Employment law is designed to mediate the link between employees, employers and the government. Although enforced by the government as employment standards, the laws can be misunderstood or sidestepped by employers who try to avoid abiding the law. One common mistake done by employers is regarding failure to pay for overtime. Employees are entitled to overtime compensation, but in many cases, they are treated as being exempt from overtime pay, employers fail to pay for their work altogether, or they don’t get paid the right amount as required by law.
The employment law also consists of individual aspects regarding minimum wage, health and safety, and discrimination, among others. In many countries, the number of hours that an employee can work per day is set by law. Throughout history, the number of hours fluctuated from 11 to 14, going as high as 16. In time, the labor laws changed and adopted the ‘eight-hour movement’, limiting the number of hours an employee has to work, this becoming a standard in many countries throughout the world. In Germany of 1883, the country passed the Health Insurance Act, which entitled the working class to health insurance, Accident Insurance being provided the next year, in 1884.
The minimum wage is set by each country, each having different laws that define the minimum amount of money that a worker must get paid per hour. Many developing countries however, do not have such laws in place. Usually, the minimum wage is set higher than the lowest wage, this being determined by supply and demand. The concept of a national minimum wage law introduced for the first time in the United States, in the year 1938. Many countries followed suit, including France and the United Kingdom, in 1950 and 1998 respectively. As of 2011, 18 members states of the European Union have minimum wage laws.

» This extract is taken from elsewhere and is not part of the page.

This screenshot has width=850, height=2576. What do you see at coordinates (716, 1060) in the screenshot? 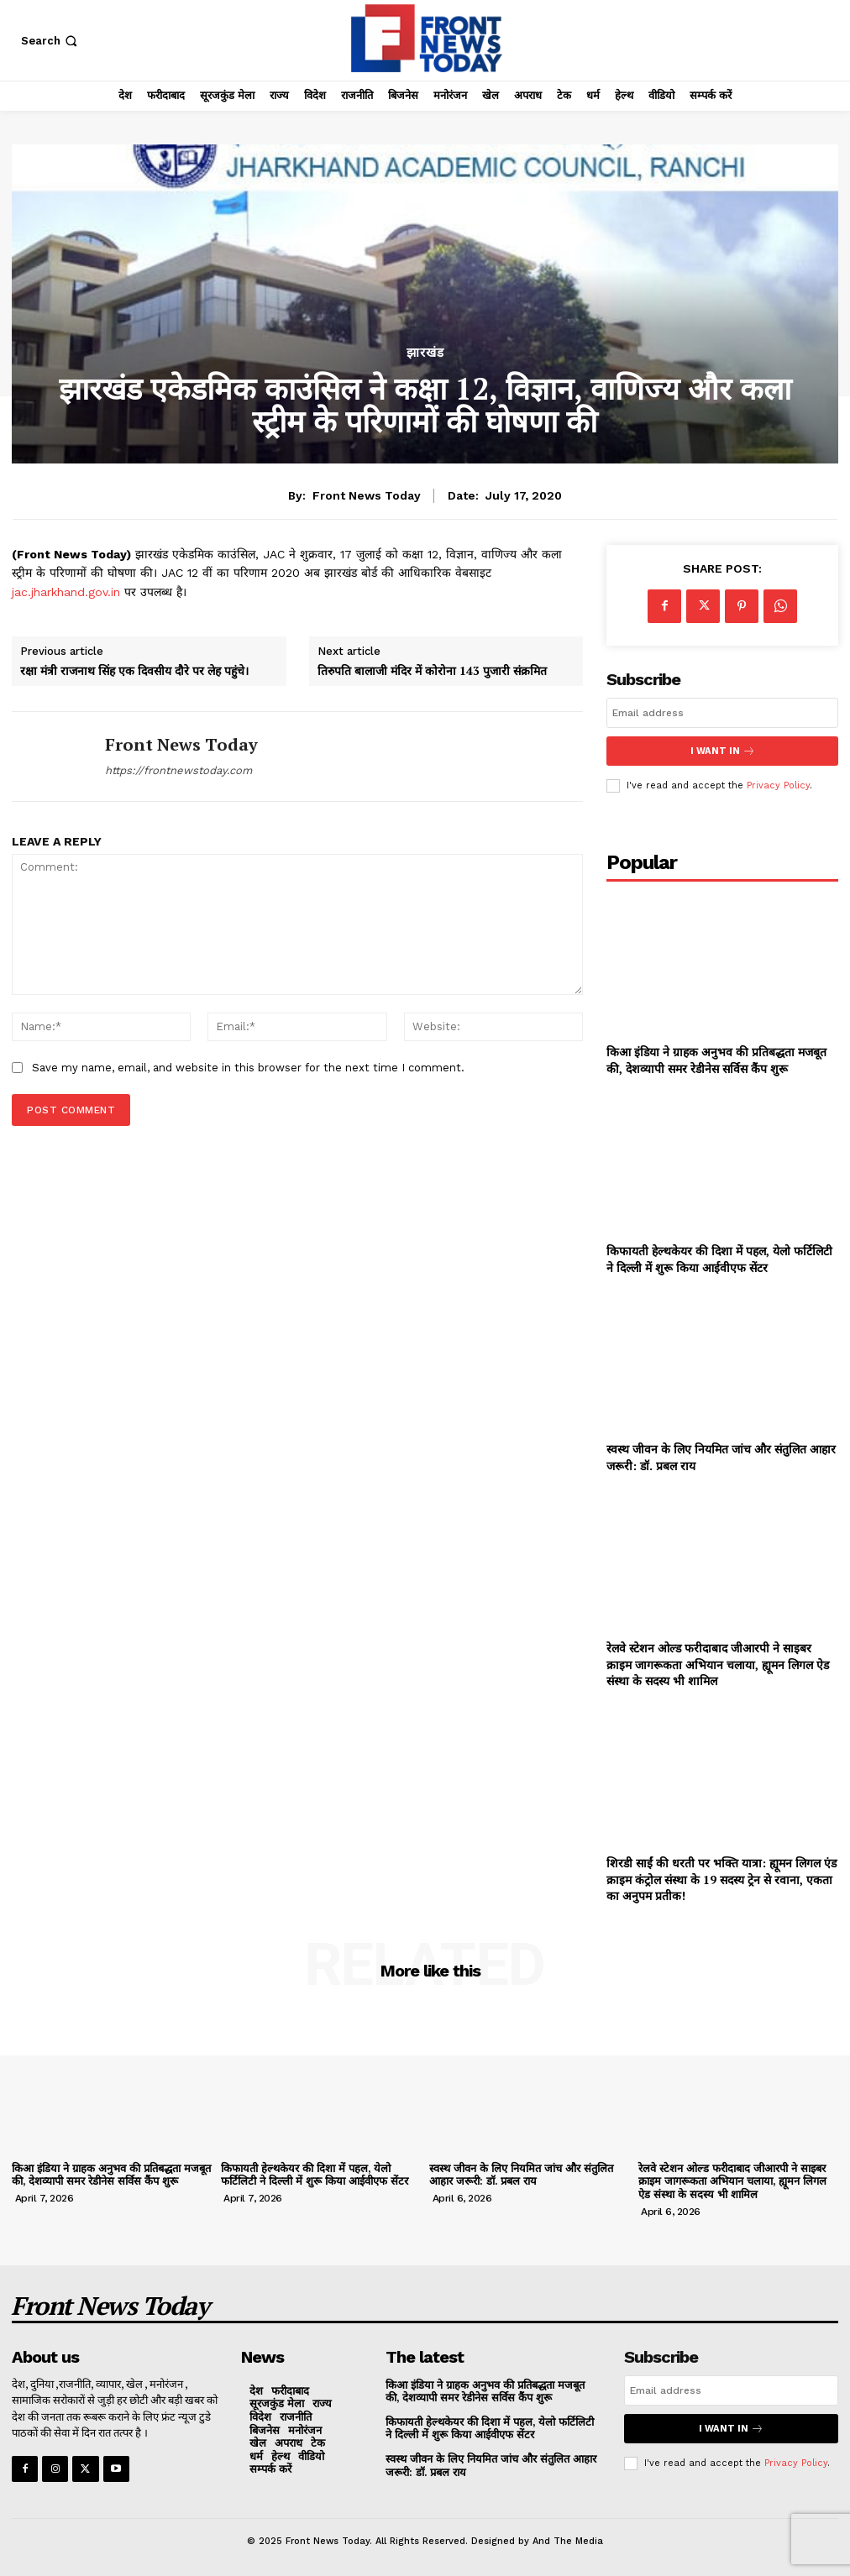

The law however is very vast, and an employer would need to know about worker’s compensations, labor relations, social security, and many other things to fully understand it. Not understanding the intricacy of the law can be dangerous to the owner of a business, and it can attract several issues. It is important for an owner to acquire the services of a professional that can assess the situation and make sure that there are no irregularities in his business model as far as employment goes.
On the other hand, it is also important for employees to take proper action in case they are taken advantage of. Overtime lawyers in Dallas, for example work specifically to protect the workers from any wrongdoing. These type of lawyers are also there to help them understand what needs to be done to gain what is rightfully theirs.
Employers taking advantage of their workers is not a new or unheard-of concept. And this is why it is important for employees to not fall victim to any scheme, and to follow suit in case they notice deviations from the law. Employers are required to keep detailed time records for their workers, and to pay one and a half times the regular pay rate for any worker doing overtime.